US-Entertainer Bill Cosby hat nach Einschätzung der Staatsanwaltschaft keinerlei Reue für seine sexuellen Übergriffe gezeigt und sollte fünf bis zehn Jahre ins Gefängnis. Das sagte Kevin Steele in seinen abschliessenden Bemerkungen am Montag.
Richter Steven O'Neill will am Dienstag das Strafmass für Cosby verkünden. «Niemand steht über dem Gesetz, niemand», sagte Steele bei der Sitzung in Norristown, Pennsylvania.
Sexuelle Nötigung in 3 Fällen
Cosby war im April wegen schwerer sexueller Nötigung in drei Fällen schuldig befunden worden. Dafür drohten ihm eigentlich bis zu 30 Jahre Haft. Verteidigung und Staatsanwaltschaft einigten sich aber, diese Fälle zusammenzuführen. Damit liegt die mögliche Höchststrafe bei zehn Jahren Haft im Gefängnis des Bundesstaats Pennsylvania. Die Inhaftierten sitzen dort meist längere Strafen für schwerere Verbrechen ab als Insassen der Bezirksgefängnisse.
Cosbys Anwalt Joseph Green hielt dagegen, dass so eine Strafe «übermässige Härte» für jemanden in Cosbys Alter bedeuten würde. «Was macht ein 81 Jahre alter Mann im Gefängnis?», fragte Green.

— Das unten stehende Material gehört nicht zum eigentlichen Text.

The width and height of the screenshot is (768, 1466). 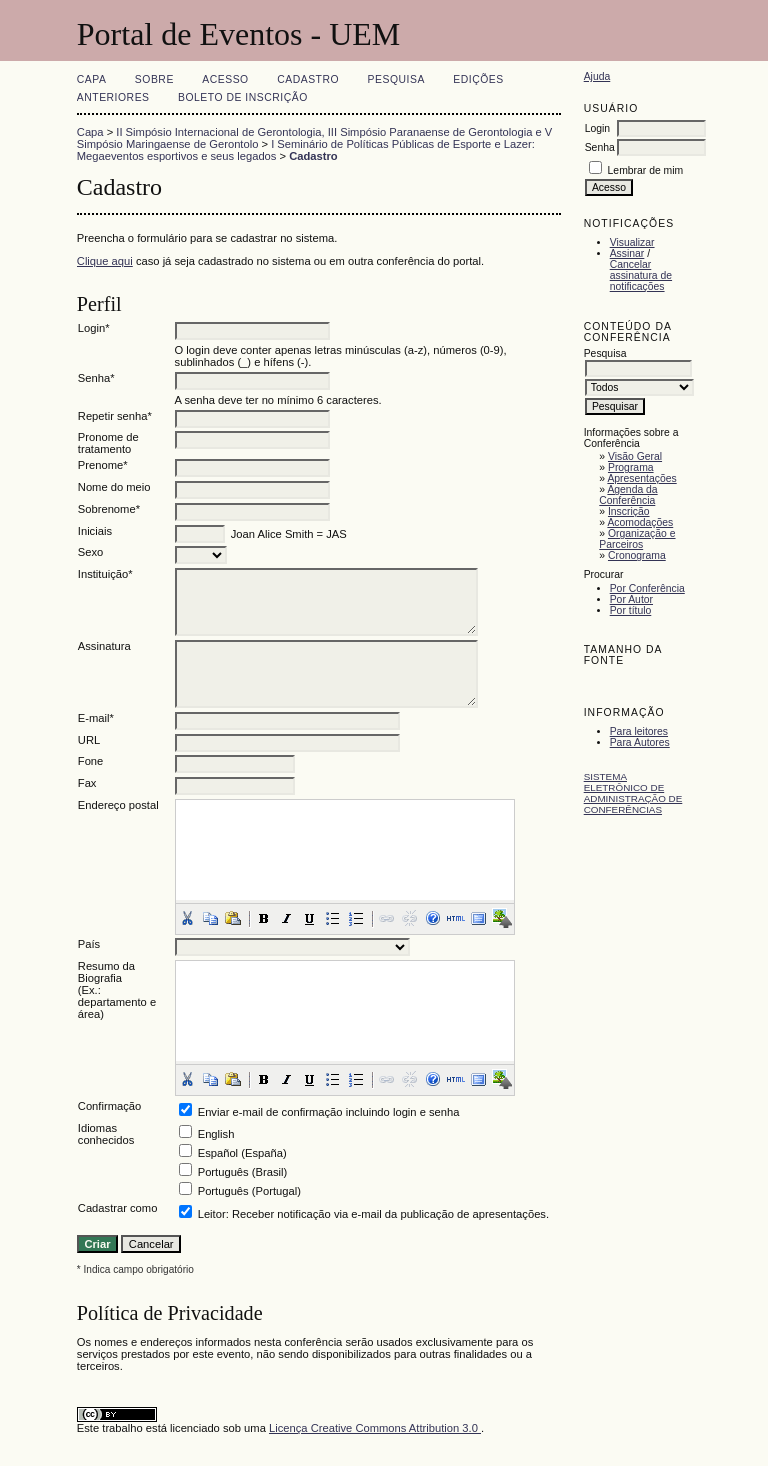 I want to click on Instituição*, so click(x=105, y=574).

Cosby solle die Strafe stattdessen in einer Rehabilitations-Einrichtung oder unter Hausarrest absitzen, die seit seinem Schuldspruch im April bereits gilt.
Klägerin will Gerechtigkeit
Klägerin Andrea Constand gab eine kurze, abschliessende Bemerkung ab. «Die Jury hat mich gehört, Herr Cosby hat mich gehört. Jetzt bitte ich nur um Gerechtigkeit in dem Mass, wie das Gericht es für angemessen hält.» Sie reichte zudem eine längere, schriftliche Stellungnahme bei Gericht ein. Auch ihre Eltern und ihre Schwester schilderten vor Gericht, wie der Fall sie persönlich beeinträchtigt habe.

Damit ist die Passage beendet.